If you have chosen to set up a private limited company, you will need to appoint people to run your company (these individuals will be known as directors) and register your business. If you have chosen to set up a business partnership, you will be running your business as an individual. However, all of the partners will share the responsibility for the business. To set up a partnership, you will need to register for self-assessment with HMRC, run your business as an individual yet share the profits between your partners. As a limited liability partnership, you will not be responsible for your business' losses.
Receiving help with starting a business: starting business in the UK can be a challenge, particularly if you cannot decide on the best legal structure for your business. At Coddan, we will be pleased to provide you with expert advice on choosing a legal structure and registering your new business. Whether you wish to register as a sole trader, limited company or limited liability partnership, we will be able to help you.

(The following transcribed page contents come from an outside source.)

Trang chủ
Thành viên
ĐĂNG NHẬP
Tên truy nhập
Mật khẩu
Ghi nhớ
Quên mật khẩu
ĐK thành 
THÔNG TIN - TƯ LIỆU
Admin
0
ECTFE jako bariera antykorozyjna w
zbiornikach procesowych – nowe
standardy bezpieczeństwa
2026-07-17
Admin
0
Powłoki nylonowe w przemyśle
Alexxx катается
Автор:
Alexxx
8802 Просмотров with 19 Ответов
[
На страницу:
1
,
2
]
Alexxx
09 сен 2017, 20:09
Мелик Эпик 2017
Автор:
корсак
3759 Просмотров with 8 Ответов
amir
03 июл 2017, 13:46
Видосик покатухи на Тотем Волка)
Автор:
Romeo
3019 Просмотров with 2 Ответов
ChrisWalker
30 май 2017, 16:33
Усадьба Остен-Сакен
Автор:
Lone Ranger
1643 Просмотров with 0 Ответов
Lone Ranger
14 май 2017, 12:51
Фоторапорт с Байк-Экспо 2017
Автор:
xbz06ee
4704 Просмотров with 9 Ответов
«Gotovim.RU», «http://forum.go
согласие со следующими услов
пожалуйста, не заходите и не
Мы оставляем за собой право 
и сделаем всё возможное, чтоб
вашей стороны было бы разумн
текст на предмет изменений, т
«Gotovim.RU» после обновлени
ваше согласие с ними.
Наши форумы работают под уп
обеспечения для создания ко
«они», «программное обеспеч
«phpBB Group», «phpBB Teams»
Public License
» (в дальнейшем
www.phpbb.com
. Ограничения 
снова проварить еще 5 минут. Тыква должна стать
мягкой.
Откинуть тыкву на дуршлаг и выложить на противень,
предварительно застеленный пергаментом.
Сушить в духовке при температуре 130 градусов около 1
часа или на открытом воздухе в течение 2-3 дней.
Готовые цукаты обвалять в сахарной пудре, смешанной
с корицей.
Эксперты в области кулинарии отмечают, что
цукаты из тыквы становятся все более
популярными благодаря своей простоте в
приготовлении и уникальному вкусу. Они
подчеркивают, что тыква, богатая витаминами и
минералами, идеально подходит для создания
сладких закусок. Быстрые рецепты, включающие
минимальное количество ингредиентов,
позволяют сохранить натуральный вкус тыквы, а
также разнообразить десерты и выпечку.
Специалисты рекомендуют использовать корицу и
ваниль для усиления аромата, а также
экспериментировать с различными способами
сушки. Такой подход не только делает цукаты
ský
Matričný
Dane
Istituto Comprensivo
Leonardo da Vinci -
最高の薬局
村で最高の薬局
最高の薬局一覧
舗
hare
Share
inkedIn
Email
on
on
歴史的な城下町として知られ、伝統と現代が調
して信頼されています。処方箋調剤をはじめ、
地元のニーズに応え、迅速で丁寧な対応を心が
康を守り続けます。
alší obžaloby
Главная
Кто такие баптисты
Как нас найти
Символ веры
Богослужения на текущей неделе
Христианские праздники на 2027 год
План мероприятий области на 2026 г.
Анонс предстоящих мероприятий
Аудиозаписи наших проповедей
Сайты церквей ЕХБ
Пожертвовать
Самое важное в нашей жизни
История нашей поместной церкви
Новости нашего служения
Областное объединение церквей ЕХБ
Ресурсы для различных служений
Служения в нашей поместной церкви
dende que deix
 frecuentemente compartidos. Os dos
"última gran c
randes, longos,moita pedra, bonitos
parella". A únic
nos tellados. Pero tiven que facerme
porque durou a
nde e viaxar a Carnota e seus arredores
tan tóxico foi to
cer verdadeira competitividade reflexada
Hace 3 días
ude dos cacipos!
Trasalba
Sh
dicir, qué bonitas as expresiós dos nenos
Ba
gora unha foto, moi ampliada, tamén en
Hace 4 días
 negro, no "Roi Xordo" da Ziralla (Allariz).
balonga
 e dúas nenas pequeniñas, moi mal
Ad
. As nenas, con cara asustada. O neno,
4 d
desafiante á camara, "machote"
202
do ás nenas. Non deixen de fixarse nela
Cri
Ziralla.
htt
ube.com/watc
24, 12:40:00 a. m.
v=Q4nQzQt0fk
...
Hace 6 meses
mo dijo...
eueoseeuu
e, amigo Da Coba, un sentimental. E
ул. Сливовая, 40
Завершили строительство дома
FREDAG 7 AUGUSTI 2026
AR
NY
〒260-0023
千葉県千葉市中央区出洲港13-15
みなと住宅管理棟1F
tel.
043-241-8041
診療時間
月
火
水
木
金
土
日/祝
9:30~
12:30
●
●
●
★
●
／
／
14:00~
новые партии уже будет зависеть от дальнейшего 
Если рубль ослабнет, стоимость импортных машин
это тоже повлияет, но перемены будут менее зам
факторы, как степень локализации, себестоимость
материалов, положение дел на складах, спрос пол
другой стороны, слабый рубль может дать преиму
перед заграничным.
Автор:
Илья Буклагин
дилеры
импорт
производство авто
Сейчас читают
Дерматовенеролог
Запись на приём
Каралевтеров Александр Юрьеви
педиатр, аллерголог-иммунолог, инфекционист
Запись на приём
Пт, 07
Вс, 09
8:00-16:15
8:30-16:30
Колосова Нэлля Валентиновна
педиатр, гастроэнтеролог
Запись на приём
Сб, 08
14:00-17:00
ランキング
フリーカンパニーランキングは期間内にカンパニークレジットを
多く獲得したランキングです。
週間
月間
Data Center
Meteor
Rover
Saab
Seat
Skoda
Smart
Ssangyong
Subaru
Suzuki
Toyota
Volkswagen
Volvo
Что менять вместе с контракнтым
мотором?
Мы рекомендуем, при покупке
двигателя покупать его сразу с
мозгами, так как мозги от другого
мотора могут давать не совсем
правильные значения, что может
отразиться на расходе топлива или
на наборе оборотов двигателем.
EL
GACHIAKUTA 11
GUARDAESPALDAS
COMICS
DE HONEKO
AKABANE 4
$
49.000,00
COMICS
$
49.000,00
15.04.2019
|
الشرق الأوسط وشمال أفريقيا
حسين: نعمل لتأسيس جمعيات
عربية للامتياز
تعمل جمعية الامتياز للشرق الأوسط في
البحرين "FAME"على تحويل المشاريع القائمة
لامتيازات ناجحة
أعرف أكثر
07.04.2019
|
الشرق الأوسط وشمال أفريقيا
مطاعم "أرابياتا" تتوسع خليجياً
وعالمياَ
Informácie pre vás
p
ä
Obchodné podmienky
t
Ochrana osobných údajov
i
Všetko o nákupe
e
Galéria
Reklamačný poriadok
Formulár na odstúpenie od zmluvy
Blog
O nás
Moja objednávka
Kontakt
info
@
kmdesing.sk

If you're looking to set up a sole trader company in the UK, this is an exciting time for you as you embark on your new business structure. However, there is a lot that goes on behind the scenes of setting up your sole trader company, and you can be forgiven for feeling a bit over whelmed. Here at Coddan, we are experts at limited companies formation, and can ensure you complete all the necessary requirements efficiently, quickly and cost effective. Whether it's help with the necessary corporate documents, providing a registered office address, or opening a company bank account, we can provide everything you need to start your business in UK. With a variety of packages to suit your needs, see how we can help you with starting up a business in the UK today. If you need an assistance with a business start-up in UK, you can also speak to our business advisors between 9.30am-6.00pm Monday to Friday by telephoning + (0) 207.935.5171 or + (0) 330.808.0089 (national rates).
You are not alone if the thought of running your own business has crossed your mind. Even if your vision of a small business differs from your neighbours', you probably dream have being your own boss and of providing a needed service or creating a cool new product.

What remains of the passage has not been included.